Love is a more of a circular experience than a one-way street. It is shared between people, not just from one person to another. There are plenty of situations where love is one-sided. But can you think of any of those that end positively? Are there any that are fulfilling or satisfying? With the exception of God’s love for us, which often times is one-sided, love only works when it is shared.

One of the best ways to understand love is to understand how someone receives love. Gary Chapman’s Five Love Languages is a great way to start understanding how to love someone. His book is meant for couples, but it can be used in any relationship built around love (i.e. anything meaningful and lasting).

The five love languages are Words of Affirmation, Acts of Service, Physical Touch, Receiving Gifts, and Quality Time. There is a test that Chapman provides that helps you determine what your own love languages might be. But we need to always be thinking about how to love someone else.

Why should you put forth any effort to love someone if you’re not sure they will even love you back? Because everyone needs relationship and community. Because every relationship fails without love.

People feed off of love. It is something that spurs them on and keeps them going. It comforts and heals. It protects and defends. Each person has an emotional appetite that needs to be satisfied. This is filled by receiving the emotional energy of others. I’m not talking in some kind of mystical language here. Everybody feels drained when they have had a very emotional day. This is the energy I am talking about and it is vital for a full life.

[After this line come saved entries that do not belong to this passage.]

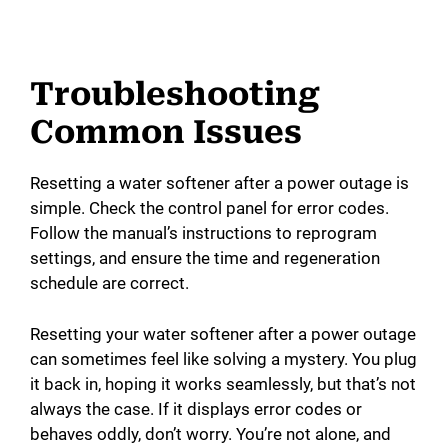
Troubleshooting
Common Issues
Resetting a water softener after a power outage is
simple. Check the control panel for error codes.
Follow the manual’s instructions to reprogram
settings, and ensure the time and regeneration
schedule are correct.
Resetting your water softener after a power outage
can sometimes feel like solving a mystery. You plug
it back in, hoping it works seamlessly, but that’s not
always the case. If it displays error codes or
behaves oddly, don’t worry. You’re not alone, and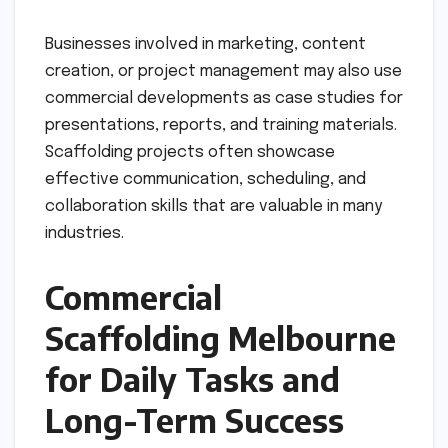
Businesses involved in marketing, content
creation, or project management may also use
commercial developments as case studies for
presentations, reports, and training materials.
Scaffolding projects often showcase
effective communication, scheduling, and
collaboration skills that are valuable in many
industries.
Commercial
Scaffolding Melbourne
for Daily Tasks and
Long-Term Success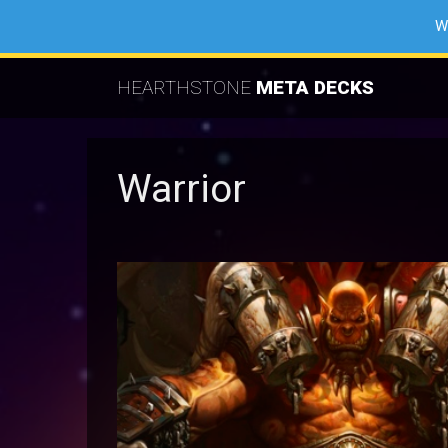
W
HEARTHSTONE
META DECKS
Warrior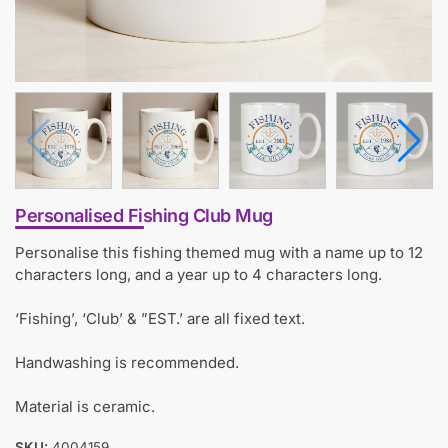
Personalised Fishing Club Mug
Personalise this fishing themed mug with a name up to 12
characters long, and a year up to 4 characters long.
‘Fishing’, ‘Club’ & ”EST.’ are all fixed text.
Handwashing is recommended.
Material is ceramic.
SKU:
4004159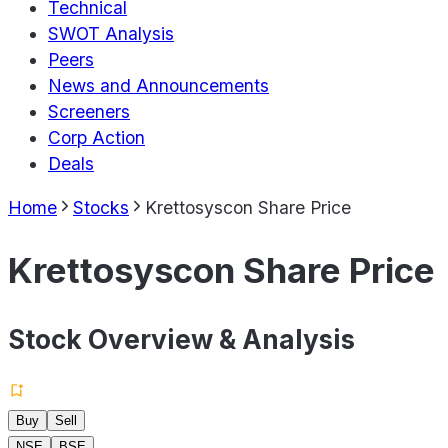
Technical
SWOT Analysis
Peers
News and Announcements
Screeners
Corp Action
Deals
Home
Stocks
Krettosyscon Share Price
Krettosyscon Share Price
Stock Overview & Analysis
Buy
Sell
NSE
BSE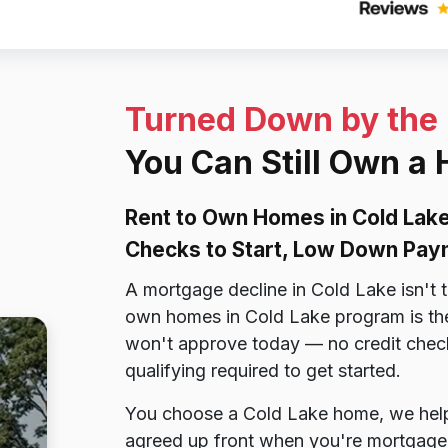
Turned Down by the
You Can Still Own a
Rent to Own Homes in Cold Lake
Checks to Start, Low Down Pay
A mortgage decline in Cold Lake isn't 
own homes in Cold Lake program is the
won't approve today — no credit chec
qualifying required to get started.
You choose a Cold Lake home, we help y
agreed up front when you're mortgage-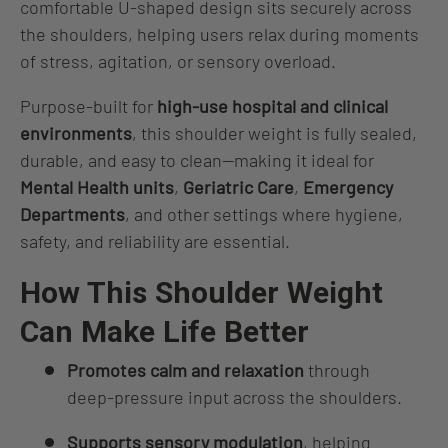
comfortable U‑shaped design sits securely across
the shoulders, helping users relax during moments
of stress, agitation, or sensory overload.
Purpose‑built for
high‑use hospital and clinical
environments
, this shoulder weight is fully sealed,
durable, and easy to clean—making it ideal for
Mental Health units
,
Geriatric Care
,
Emergency
Departments
, and other settings where hygiene,
safety, and reliability are essential.
How This Shoulder Weight
Can Make Life Better
Promotes calm and relaxation
through
deep‑pressure input across the shoulders.
Supports sensory modulation
, helping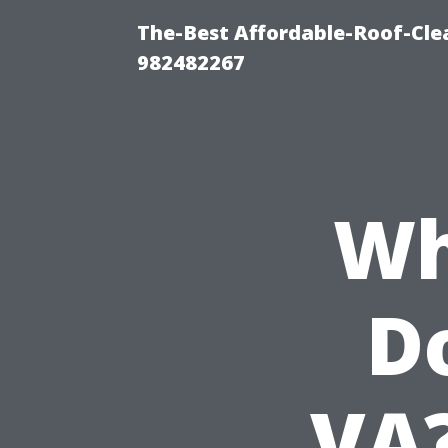
The-Best Affordable-Roof-Cle
982482267
Wh
Do
VA?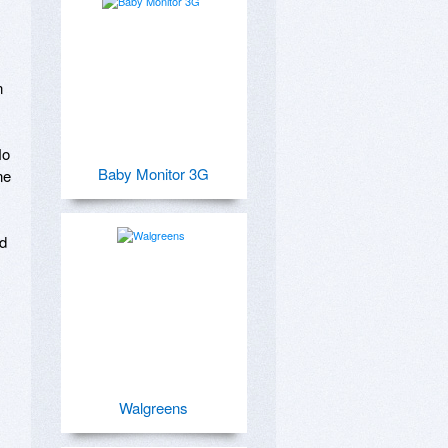
 
o 
Baby Monitor 3G
e 
d 
Walgreens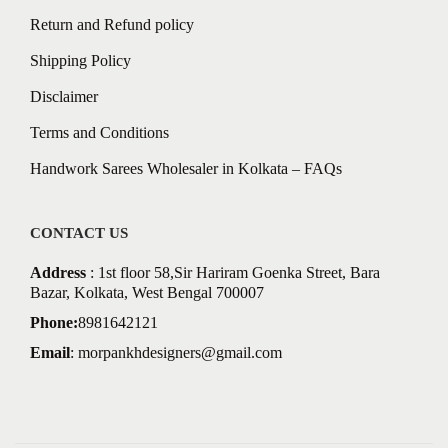
Return and Refund policy
Shipping Policy
Disclaimer
Terms and Conditions
Handwork Sarees Wholesaler in Kolkata – FAQs
CONTACT US
Address
: 1st floor 58,Sir Hariram Goenka Street, Bara
Bazar, Kolkata, West Bengal 700007
Phone:
8981642121
Email
:
morpankhdesigners@gmail.com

So if people live off of this appetite of love, what happens when they are not loved? They try to fill their appetite somewhere else. They pursue unhealthy relationships in the hope that it will make them feel better and fill their emotional stomach. They attack others, acting like cannibals of others’ emotional energy.

The better way is to look for ways to love those around you. Look for the ways that they try to show love (think of the five love languages). This is often how they prefer to receive it. Do little things and see how they respond to them. Did spending a few minutes with all of your attention on them make them happy? They might be a quality time kind of person. Do they talk about how they love getting hugs or holding hands? Physical touch might be their cup of tea.

People who love you will notice your effort and try to love you back. Not everyone, but most who actually care will try. Tell them about how you like to receive love so they can love you best. They will want to know and just telling them, instead of making them figure it out, is a much kinder way to love.

The bottom line is this: love those around you. Love them as yourself (Matt. 22:39), just in the way that they want to be loved.